Der Gemeinderat hätte eigentlich über eine "sicherheitsrechtliche Allgemeinverfügung zur Untersagung bestimmter Formen des Bettelns im öffentlichen Raum" abstimmen sollen, wie es sie bereits für Germering, München oder Nürnberg gibt. Die einzelnen Punkte der nur zur Orientierung vorgelegten Musterverfügung stellte Schäfer zur Disposition. Hätte der Gemeinderat der Vorlage zugestimmt, wäre künftig das Betteln mit Hunden in Gröbenzell dann zu unterbinden, wenn "die erforderlichen sowie vollständig und wahrheitsgetreu ausgefüllten tierseuchenrechtlichen Nachweise" nicht mitgeführt werden. Auch das "Vortäuschen von künstlerischen Darbietungen mit nicht gebrauchsfähigen Musikinstrumenten" wäre unzulässig. Und auch das Vortäuschen einer Notlage oder einer Behinderung hätte für ein Verbot gereicht, ebenso eine bandenmäßige Organisationsform.

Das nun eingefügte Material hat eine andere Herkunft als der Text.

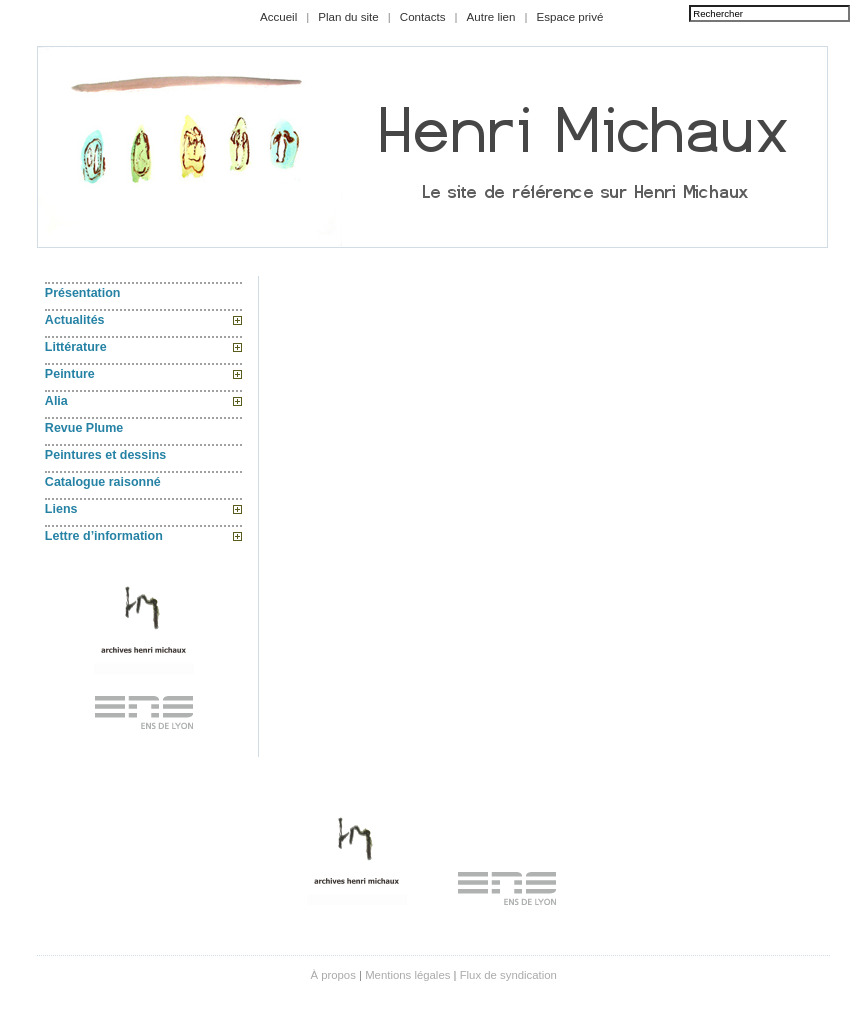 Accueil (278, 17)
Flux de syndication (508, 975)
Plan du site (348, 17)
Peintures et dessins (105, 455)
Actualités (75, 320)
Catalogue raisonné (103, 482)
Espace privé (569, 17)
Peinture (70, 374)
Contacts (423, 17)
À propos (332, 975)
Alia (56, 401)
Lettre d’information (104, 536)
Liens (61, 509)
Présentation (83, 293)
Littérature (76, 347)
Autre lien (491, 17)
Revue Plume (84, 428)
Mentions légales (407, 975) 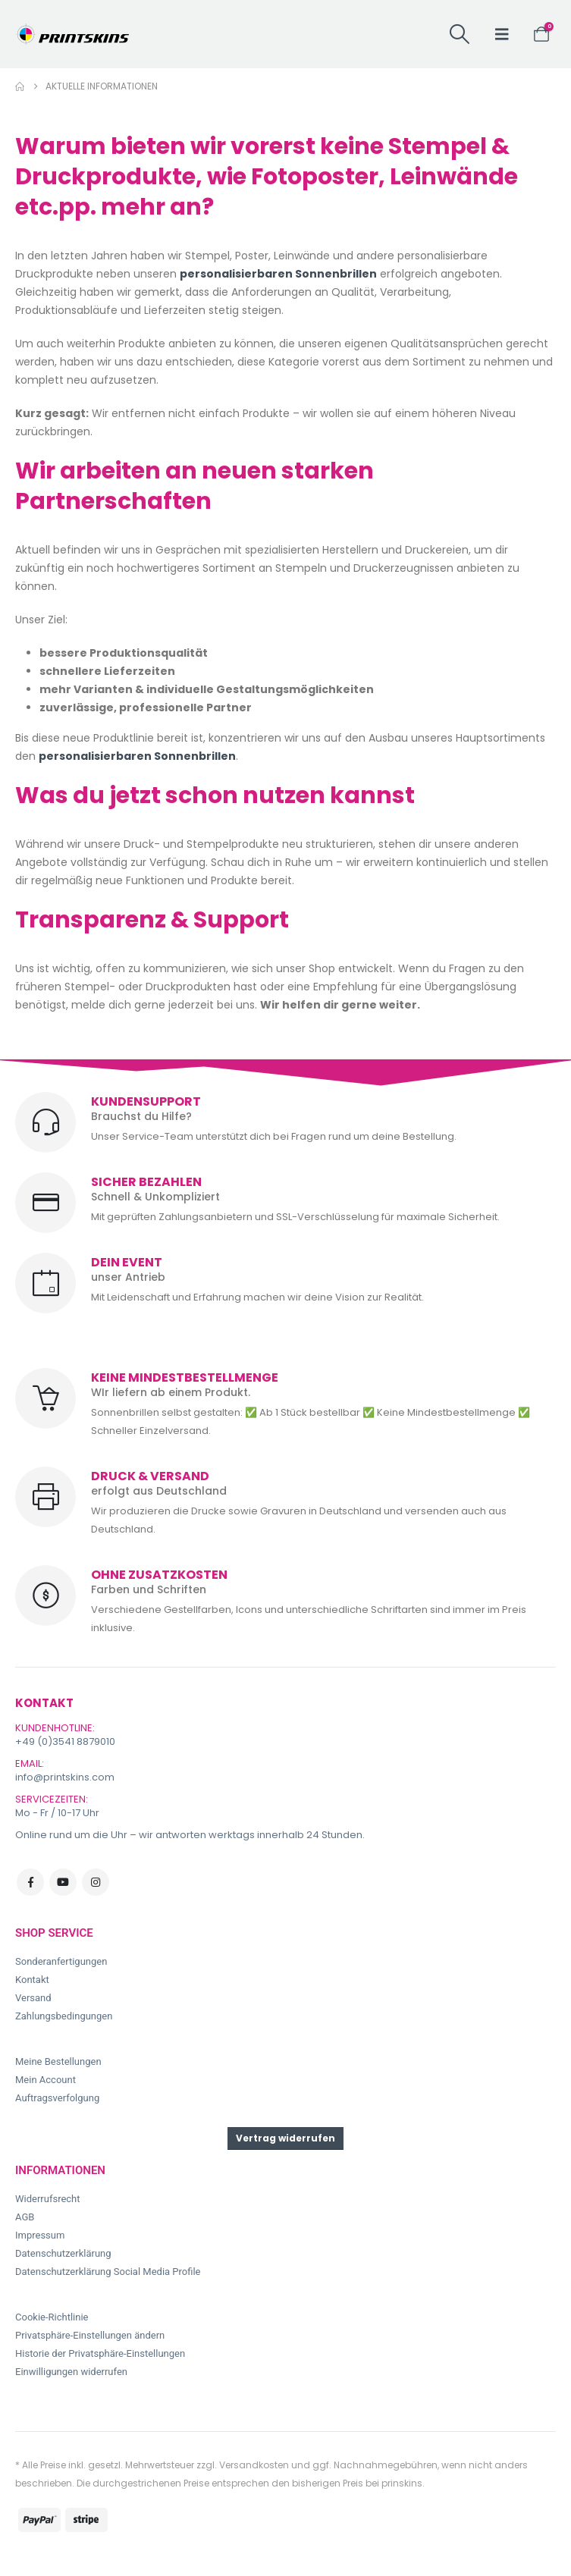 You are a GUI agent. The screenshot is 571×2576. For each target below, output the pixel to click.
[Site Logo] (72, 34)
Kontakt (32, 1979)
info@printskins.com (65, 1777)
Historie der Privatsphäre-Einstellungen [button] (100, 2353)
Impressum (39, 2235)
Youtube (63, 1882)
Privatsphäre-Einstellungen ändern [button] (90, 2335)
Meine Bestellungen (58, 2061)
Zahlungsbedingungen (63, 2016)
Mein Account (45, 2079)
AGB (24, 2217)
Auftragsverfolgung (57, 2098)
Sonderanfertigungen (61, 1961)
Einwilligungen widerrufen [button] (71, 2371)
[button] (460, 34)
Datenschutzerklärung (63, 2253)
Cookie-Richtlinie (51, 2317)
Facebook (30, 1882)
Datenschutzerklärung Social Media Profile (108, 2271)
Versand (33, 1997)
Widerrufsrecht (47, 2198)
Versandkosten (254, 2464)
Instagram (95, 1882) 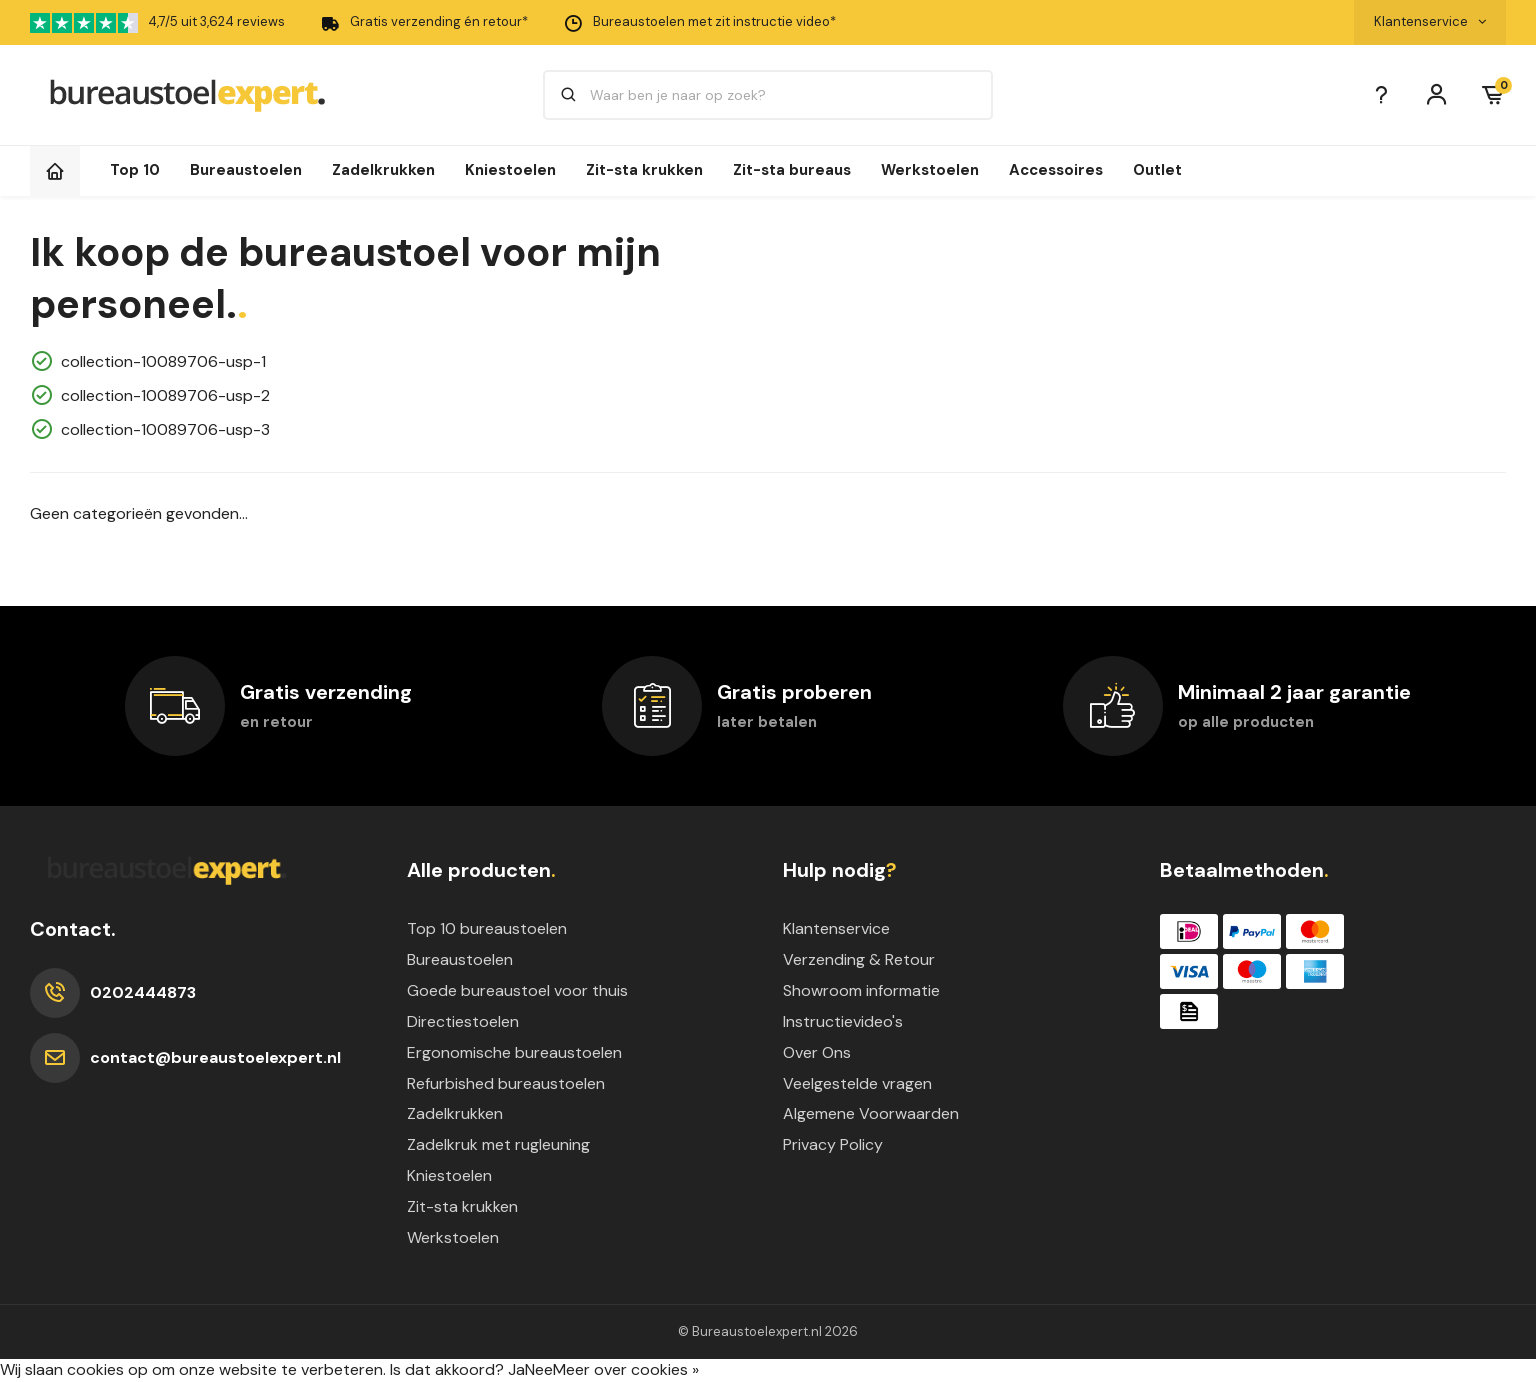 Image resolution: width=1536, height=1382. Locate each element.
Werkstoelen (930, 170)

Dritter Bürgermeister Axel von Walter (SPD) bezweifelt denn auch, dass eine solche Satzung wirklich vollzogen und damit letztlich auch angewandt werden kann. Er sagte "Wir brauchen das nicht" und verwies darauf, dass die Gröbenzeller Polizei etwas Besseres zu tun habe. Anstelle eines Sicherheitsproblems - grenzwertiges Verhalten ist ja sowieso nach geltendem Recht zu ahnden - sah von Walter ein "Wohlfühlproblem" und meinte, dass es Bettler gebe, müsse man in Gröbenzell aushalten.

Markus Rainer fragte, was selbst an organisierter Bettelei so schlimm sei. Auch in jedem Schlachthof und in jedem Schnellimbiss würden laut Rainer die Leute, die die Drecksarbeit machen, am schlechtesten bezahlt. Die Zustände und das Elend nicht sehen zu wollen, sei noch kein Grund, Bettlern ihre Einnahmen zu nehmen. Dagegen bezeichnete es Thomas Eichler (CSU) als blauäugig zu glauben, dass die Menschen, die in Gröbenzell auf der Straße sitzen, die Hand aus persönlicher Not aufhalten. Hier gehe es um unzulässiges, aggressives Betteln und darum, es der Polizei zu vereinfachen, dagegen vorzugehen. Auch Falk beteuerte, er unterstütze die Polizei gern, wolle das aber "qualifiziert" tun.

O'Hara-Jung verwies auf einen Vorfall, der sie nachdenklich gestimmt habe. Bei einem Besuch einer Schulklasse im Rathaus wurde vor einigen Tagen ebenfalls über die Bettler diskutiert. Ein Viertklässler habe gesagt, seit er von einem Bettler bedrängt wurde, habe er Angst, alleine mit dem Fahrrad zum Fußballtraining zu fahren.